A la différence de beaucoup d’autres départements, la Loire ne compte que deux espèces de grands gibiers : le chevreuil et le sanglier. La chasse à l’approche se pratique sur les deux.

Nous évoquons ici l’approche du brocard qui peut avoir lieu de juin à octobre, voire plus tard, mais l’époque la plus courue est l’été. Le tir d’été sera l’occasion de conquérir un beau trophée, mais aussi et avant tout de prélever un animal malade où déficient.

L’approche est une chasse solitaire qui se déroule au petit jour, ou le soir au gagnage évidemment sans chien. Le chasseur doit être le plus discret possible, et se fondre dans la nature. Cette technique se pratique avec des vêtements parfaitement silencieux, des chaussures souples en toile, une paire de jumelles, une carabine équipée d’une lunette avec un calibre léger et tendu comme les 7X64 ou 270 W, et enfin d’un pirsch.
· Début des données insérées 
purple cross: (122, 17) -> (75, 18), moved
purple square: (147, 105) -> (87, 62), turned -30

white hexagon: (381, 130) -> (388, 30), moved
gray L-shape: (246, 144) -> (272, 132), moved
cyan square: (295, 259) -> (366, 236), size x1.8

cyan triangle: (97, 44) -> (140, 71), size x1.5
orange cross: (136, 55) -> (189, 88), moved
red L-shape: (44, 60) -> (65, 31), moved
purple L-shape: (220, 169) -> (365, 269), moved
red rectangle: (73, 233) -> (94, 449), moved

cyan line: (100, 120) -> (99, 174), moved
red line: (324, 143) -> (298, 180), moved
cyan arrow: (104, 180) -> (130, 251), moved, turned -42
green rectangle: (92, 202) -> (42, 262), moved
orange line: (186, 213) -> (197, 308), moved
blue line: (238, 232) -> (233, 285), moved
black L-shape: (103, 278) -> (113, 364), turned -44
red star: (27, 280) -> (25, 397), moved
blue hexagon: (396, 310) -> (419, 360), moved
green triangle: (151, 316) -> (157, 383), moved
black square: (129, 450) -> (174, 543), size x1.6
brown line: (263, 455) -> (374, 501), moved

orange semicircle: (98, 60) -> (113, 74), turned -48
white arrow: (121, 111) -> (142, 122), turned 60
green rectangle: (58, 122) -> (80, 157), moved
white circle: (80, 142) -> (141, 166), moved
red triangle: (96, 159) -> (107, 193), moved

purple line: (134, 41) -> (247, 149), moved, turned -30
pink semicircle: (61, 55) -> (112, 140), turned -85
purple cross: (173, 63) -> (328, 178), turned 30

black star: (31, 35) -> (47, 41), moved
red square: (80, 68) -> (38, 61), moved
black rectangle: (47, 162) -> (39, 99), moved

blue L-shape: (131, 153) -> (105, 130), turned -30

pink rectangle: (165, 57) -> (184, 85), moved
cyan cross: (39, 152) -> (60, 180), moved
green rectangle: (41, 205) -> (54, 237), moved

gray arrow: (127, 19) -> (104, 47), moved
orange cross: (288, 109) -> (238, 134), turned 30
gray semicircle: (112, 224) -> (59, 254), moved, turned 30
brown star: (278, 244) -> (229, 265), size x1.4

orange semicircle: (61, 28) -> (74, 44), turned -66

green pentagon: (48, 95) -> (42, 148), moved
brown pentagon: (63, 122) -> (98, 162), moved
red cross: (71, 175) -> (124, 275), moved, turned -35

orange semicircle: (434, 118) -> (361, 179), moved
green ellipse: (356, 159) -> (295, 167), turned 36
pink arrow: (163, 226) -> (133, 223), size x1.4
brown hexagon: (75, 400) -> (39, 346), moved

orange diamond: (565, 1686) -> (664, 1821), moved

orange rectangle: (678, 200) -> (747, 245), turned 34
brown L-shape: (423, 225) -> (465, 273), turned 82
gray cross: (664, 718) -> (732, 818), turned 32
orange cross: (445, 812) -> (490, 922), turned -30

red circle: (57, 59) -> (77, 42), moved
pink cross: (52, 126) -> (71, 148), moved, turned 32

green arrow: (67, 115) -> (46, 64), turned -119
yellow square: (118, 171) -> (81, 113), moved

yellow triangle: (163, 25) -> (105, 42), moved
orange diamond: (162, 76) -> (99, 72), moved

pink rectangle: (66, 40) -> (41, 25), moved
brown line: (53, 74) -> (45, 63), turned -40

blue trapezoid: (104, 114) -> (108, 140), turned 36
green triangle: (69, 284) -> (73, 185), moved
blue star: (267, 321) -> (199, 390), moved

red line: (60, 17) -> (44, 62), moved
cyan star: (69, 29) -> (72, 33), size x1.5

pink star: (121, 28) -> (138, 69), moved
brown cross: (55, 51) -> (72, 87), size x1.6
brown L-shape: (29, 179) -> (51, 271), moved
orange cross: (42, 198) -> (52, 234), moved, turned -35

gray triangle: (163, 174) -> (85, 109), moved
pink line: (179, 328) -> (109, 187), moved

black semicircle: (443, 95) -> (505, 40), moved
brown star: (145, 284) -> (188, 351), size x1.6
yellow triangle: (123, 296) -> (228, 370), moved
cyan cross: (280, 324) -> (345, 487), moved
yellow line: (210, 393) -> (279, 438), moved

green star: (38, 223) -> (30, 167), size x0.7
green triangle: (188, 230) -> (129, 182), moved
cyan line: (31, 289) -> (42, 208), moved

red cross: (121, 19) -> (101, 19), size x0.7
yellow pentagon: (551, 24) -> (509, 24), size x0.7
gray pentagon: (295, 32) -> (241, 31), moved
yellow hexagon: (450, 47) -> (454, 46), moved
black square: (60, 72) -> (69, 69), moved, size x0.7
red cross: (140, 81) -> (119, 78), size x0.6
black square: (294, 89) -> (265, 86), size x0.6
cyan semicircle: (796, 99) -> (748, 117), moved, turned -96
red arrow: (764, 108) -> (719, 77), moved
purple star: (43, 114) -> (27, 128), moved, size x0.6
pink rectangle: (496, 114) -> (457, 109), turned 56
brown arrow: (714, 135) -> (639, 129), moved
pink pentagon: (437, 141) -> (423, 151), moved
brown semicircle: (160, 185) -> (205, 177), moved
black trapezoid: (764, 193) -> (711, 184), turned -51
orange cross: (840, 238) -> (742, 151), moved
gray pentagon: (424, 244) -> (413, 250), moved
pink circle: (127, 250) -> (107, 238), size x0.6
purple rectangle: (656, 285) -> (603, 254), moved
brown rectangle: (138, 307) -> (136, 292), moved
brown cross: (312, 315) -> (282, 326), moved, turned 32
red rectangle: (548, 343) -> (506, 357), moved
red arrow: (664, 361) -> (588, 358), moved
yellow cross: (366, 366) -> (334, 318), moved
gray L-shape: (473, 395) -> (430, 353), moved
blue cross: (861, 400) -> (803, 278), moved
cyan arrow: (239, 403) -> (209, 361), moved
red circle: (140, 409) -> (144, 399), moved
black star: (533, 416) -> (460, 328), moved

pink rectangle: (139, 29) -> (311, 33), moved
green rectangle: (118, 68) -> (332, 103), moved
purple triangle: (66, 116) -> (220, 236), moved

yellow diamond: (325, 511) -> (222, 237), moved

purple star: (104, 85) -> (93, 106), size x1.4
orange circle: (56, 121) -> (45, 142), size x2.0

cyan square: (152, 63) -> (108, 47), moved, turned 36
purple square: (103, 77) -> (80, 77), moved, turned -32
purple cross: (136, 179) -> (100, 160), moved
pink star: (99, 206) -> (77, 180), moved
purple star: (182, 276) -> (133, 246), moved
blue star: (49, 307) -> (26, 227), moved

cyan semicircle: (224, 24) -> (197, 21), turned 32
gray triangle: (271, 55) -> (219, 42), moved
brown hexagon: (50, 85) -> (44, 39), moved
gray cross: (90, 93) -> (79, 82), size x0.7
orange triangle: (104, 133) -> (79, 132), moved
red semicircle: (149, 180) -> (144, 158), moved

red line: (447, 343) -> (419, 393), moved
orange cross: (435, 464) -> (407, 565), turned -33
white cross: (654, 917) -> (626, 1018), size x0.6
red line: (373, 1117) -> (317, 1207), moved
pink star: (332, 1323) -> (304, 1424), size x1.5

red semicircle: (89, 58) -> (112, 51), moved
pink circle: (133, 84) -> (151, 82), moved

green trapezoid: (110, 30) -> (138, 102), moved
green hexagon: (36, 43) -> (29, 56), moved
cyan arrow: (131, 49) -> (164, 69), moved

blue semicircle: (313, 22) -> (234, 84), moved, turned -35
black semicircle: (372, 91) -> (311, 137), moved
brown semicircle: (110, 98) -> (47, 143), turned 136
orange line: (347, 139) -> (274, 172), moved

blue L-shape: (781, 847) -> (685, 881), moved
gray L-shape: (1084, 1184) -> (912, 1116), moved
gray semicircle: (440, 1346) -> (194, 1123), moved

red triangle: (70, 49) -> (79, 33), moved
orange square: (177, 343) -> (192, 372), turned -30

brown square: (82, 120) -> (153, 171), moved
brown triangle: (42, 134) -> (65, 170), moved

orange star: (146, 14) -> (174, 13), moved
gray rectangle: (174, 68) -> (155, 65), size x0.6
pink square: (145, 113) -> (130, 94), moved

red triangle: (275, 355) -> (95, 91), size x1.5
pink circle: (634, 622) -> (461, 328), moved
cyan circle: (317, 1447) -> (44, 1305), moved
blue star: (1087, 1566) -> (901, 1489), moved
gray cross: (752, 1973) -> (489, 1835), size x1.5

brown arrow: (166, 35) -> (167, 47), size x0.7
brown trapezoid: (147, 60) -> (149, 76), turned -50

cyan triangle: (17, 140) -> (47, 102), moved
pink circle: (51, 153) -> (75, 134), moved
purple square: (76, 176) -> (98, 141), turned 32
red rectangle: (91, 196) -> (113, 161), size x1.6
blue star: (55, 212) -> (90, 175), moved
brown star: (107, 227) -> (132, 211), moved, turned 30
Le pirsch est une sorte de bipode ou tripode en bois qui permet de poser l’arme avant le tir. On ne tient jamais sa carabine à bras franc pour le tir à l’approche ; ce serait trop aléatoire ! Les plus audacieux et les mieux entraînés pourront utiliser un arc (généralement à poulies) avec des flèches aux pointes acérées comme des scalpels. Le maniement de l’arc demande beaucoup de pratique, une grande expérience, et bien sûr des autorisations spécifiques.

L’idée de la chasse à l’approche est de sélectionner un chevreuil, et de tenter de venir au plus près de lui. Il faut parfois attendre de longues heures, ramper, contourner un territoire à cause d’un vent défavorable ; le chevreuil a un sens olfactif extraordinaire. Tout cela pour un résultat hypothétique. Beaucoup de chasses à l’approche sont infructueuses. L’animal convoité n’aura pas été vu, les conditions du tir ne seront pas les bonnes, l’animal aura décelé la présence du chasseur…

Quand une approche a réussi, il convient de tirer l’animal de profil, au défaut de l’épaule ou dans le cou. Il est impératif que la mort soit sûre et instantanée. Une fois le brocard au sol, couché sur le flanc, on doit lui rendre les honneurs, manifester son respect.

La chasse à l’approche demande beaucoup de persévérance et de rigueur, mais c’est sans doute l’un des plus beaux exercices cynégétiques.